Eighth, PROMs data are only one of many pieces of performance data that providers have to respond to and when providers are not classed as an outlier, PROMs data run the risk of being ignored as providers tend to focus on other areas of poor performance. Greater improvements in patient care could be realized if all providers used PROMs data to improve patient care, not just those who were negative outliers. To support this and avoid tunnel vision, further support and guidance are needed to enable providers to integrate and interpret PROMs data in the context of other performance data. For hospital providers, this will require not only effective co-ordination across different hospital departments but also efficient lines of communication between the hospital board and clinical staff. Dissemination should involve top-down and bottom-up approaches so that clinical staff are aware of and know how to interpret performance data but also so that staff can bring their insights about the possible causes of problems to hospital leaders.[1]

Strengths and limitations

This review is the first attempt to systematically synthesize the international literature to explore how different contextual factors, that is, the ways in which aggregated PROMs and other performance data are implemented and the systems into which they are introduced, shape the mechanisms through which the feedback of performance data do or do not achieve their intended objective of stimulating quality improvement and, in turn, improved patient care.

Our review has a number of limitations. A significant challenge when conducting a realist synthesis is drawing boundaries around the review.[14] Our initial decisions regarding the range of substantive theories to draw upon and thus the formulation of our propositions for theory testing meant that some theoretical perspectives and literatures were inevitably omitted from our review. Using Harrison’s and Ahmad’s[49] work on scientific bureaucratic medicine and Foucault’s[50] ideas of disciplinary power and governmentality would have provided a useful alternative lens to test of our accountability theory and enabled us to explore how and when performance data function as curb to clinical autonomy[23] and/or act as a form of self-surveillance.[51]

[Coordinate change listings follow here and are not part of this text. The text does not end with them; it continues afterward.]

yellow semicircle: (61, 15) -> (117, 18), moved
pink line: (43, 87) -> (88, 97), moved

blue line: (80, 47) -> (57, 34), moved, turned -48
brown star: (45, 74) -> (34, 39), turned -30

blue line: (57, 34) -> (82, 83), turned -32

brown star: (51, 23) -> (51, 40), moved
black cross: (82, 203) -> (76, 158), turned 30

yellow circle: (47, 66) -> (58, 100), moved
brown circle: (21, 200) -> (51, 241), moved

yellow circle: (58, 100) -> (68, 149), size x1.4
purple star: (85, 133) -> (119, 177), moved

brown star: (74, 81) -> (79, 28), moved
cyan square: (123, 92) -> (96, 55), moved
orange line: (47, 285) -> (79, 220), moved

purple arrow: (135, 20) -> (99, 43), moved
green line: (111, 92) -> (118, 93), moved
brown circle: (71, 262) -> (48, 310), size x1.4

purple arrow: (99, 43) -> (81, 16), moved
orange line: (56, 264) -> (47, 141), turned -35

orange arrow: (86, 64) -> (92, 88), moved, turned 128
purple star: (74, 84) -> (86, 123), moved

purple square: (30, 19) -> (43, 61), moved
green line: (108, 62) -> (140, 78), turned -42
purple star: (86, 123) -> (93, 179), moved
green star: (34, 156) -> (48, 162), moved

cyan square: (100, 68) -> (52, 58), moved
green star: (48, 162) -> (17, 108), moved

We focused on understanding how providers responded to performance data in terms of the initiation (or not) of quality improvement activities. Although testing these theories led us to consider how some characteristics of organizations supported or limited the success of the implementation of quality improvement activities, we did not comprehensively review this literature.[52] Similarly, there are other explanations for why patients may not utilize quality data that we did not explore.[53] We also acknowledge that patient experience data enable providers to understand what matters to patients more generally which may inform training, rather than, or in addition to, quality improvement activities.[54]

Literature on the use of aggregated PROMs data is limited as the use of these measures for quality assurance and improvement is still in its infancy. Supplementing this literature with evidence from similar types of performance data helped provide a fuller picture but some caution is required in extrapolating from feedback for these other types of data.

Conclusions

There has been considerable interest internationally about the role of PROMs feedback in stimulating quality improvement initiatives.[3] The Organisation for Economic Co-operation and Development has recently considered the potential use of PROMs to facilitate improvement in countrywide health systems and is planning to incorporate them into its measurement and performance framework.[55] The English National PROMs programme has recently been reviewed and some have called for a shift in purpose.[56] Our review synthesized evidence from interventions which share the same programme theories to understand how context shapes the mechanisms through which PROMs feedback may support quality improvement activities. The lessons drawn from our review can be used internationally to inform the future implementation of programmes which feedback and publicly report aggregated PROMs data.